Not two minutes after transcribing my last interview for this story, my phone rang. An undergraduate student at St. John’s University, where I work, died suddenly just before Holy Week. I had just spent weeks listening to stories of loss from students and ministry professionals across the country. Now here was death, seeping hurt into my own home. My heavy heart grew heavier. I felt helpless.
Like many in the ministry field, my campus ministry colleagues and I had to quickly consider how to care for the grieving college students. They needed to know the community was there to support them. They needed to tell their stories and express their emotions. They needed to engage God and ask where justice is in the death of a 21-year-old. Their ministers needed that too.
As many do when their own words fall short and their own actions seem trite, we sought care in liturgy. Liturgical worship takes many forms after a death, from candlelit vigils on the lawn to a funeral Mass in the big campus church.

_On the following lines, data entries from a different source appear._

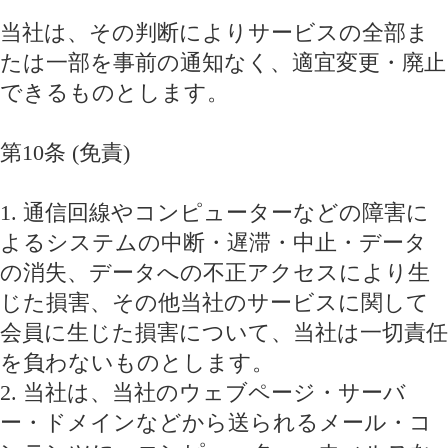
当社は、その判断によりサービスの全部ま
たは一部を事前の通知なく、適宜変更・廃止
できるものとします。
第10条 (免責)
1. 通信回線やコンピューターなどの障害に
よるシステムの中断・遅滞・中止・データ
の消失、データへの不正アクセスにより生
じた損害、その他当社のサービスに関して
会員に生じた損害について、当社は一切責任
を負わないものとします。
2. 当社は、当社のウェブページ・サーバ
ー・ドメインなどから送られるメール・コ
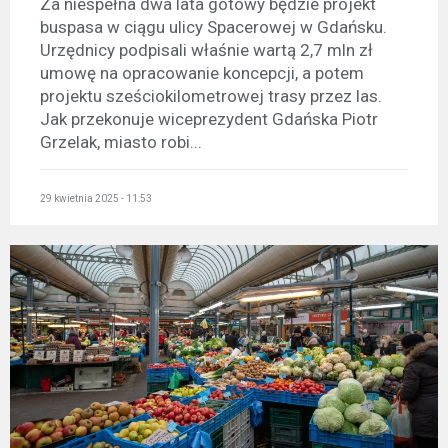
Za niespełna dwa lata gotowy będzie projekt
buspasa w ciągu ulicy Spacerowej w Gdańsku.
Urzędnicy podpisali właśnie wartą 2,7 mln zł
umowę na opracowanie koncepcji, a potem
projektu sześciokilometrowej trasy przez las.
Jak przekonuje wiceprezydent Gdańska Piotr
Grzelak, miasto robi...
29 kwietnia 2025 - 11:53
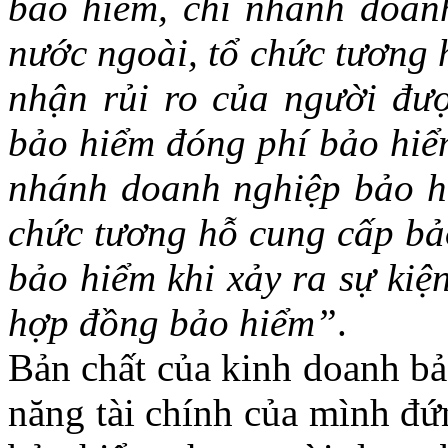
bảo hiểm, chi nhánh doan
nước ngoài, tổ chức tương 
nhận rủi ro của người đư
bảo hiểm đóng phí bảo hiể
nhánh doanh nghiệp bảo hi
chức tương hỗ cung cấp bảo
bảo hiểm khi xảy ra sự kiệ
hợp đồng bảo hiểm”
.
Bản chất của kinh doanh bả
năng tài chính của mình đứn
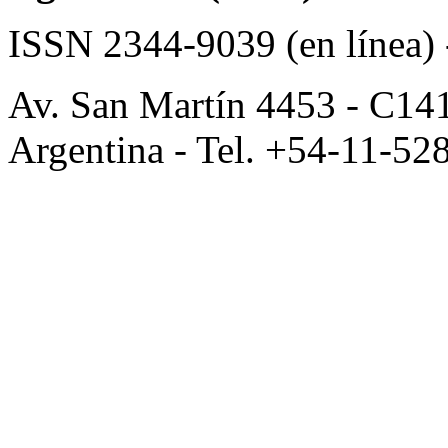
ISSN 2344-9039 (en línea)
Av. San Martín 4453 - C14
Argentina - Tel. +54-11-52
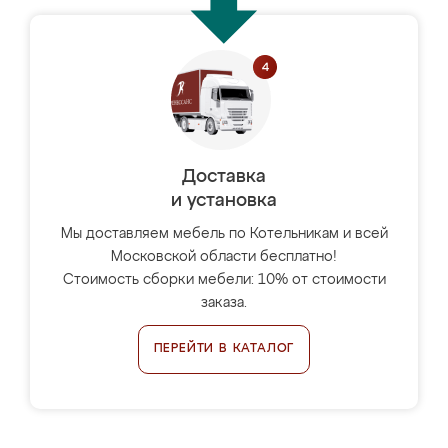
Доставка
и установка
Мы доставляем мебель по Котельникам и всей
Московской области бесплатно!
Стоимость сборки мебели: 10% от стоимости
заказа.
ПЕРЕЙТИ В КАТАЛОГ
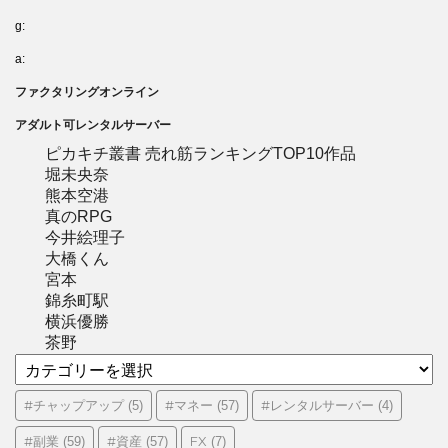
g:
a:
ファクタリングオンライン
アダルト可レンタルサーバー
ピカキチ叢書 売れ筋ランキングTOP10作品
堀未央奈
熊本空港
真のRPG
今井絵理子
大橋くん
宮本
錦糸町駅
横浜優勝
茶野
カ
テ
ゴ
#チャップアップ
#マネー
#レンタルサーバー
(5)
(57)
(4)
リ
#副業
#資産
FX
(59)
(57)
(7)
ー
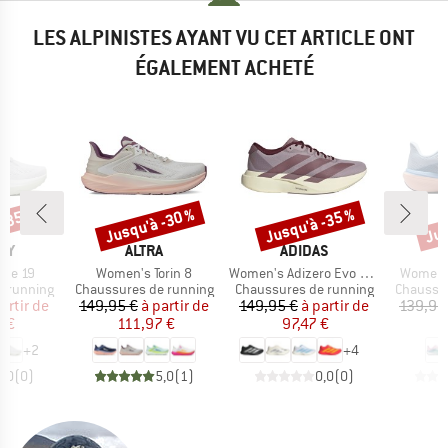
LES ALPINISTES AYANT VU CET ARTICLE ONT
ÉGALEMENT ACHETÉ
 -35 %
Jusqu'à -30 %
Jusqu'à -35 %
Jus
Remise
Remise
Rem
E
MARQUE
MARQUE
NY
ALTRA
ADIDAS
Article
Article
Article
ide 19
Women's Torin 8
Women's Adizero Evo SL Woven
Women'
Product group
Product group
Product 
e running
Chaussures de running
Chaussures de running
Chaussur
ix
ix réduit
Prix
Prix réduit
Prix
Prix réduit
artir de
149,95 €
à partir de
149,95 €
à partir de
139,95
7 €
111,97 €
97,47 €
9
+
2
+
4
0,0
(
0
)
5,0
(
1
)
0,0
(
0
)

The night after the student’s death, my campus ministry team developed a liturgy of the word memorial service (see sidebar). It offered time for scripture, song, and silence. We ended the service by lighting candles in a large bowl of sand to call to mind the light given to our brother in baptism. We didn’t know exactly what to say or do. But we knew enough to take our needs to God in prayer.
Our liturgy didn’t take away the hurt, but it gave us a safe space to hurt. It didn’t bring our dead classmate back to life, but it honored the life he had—and his life to come.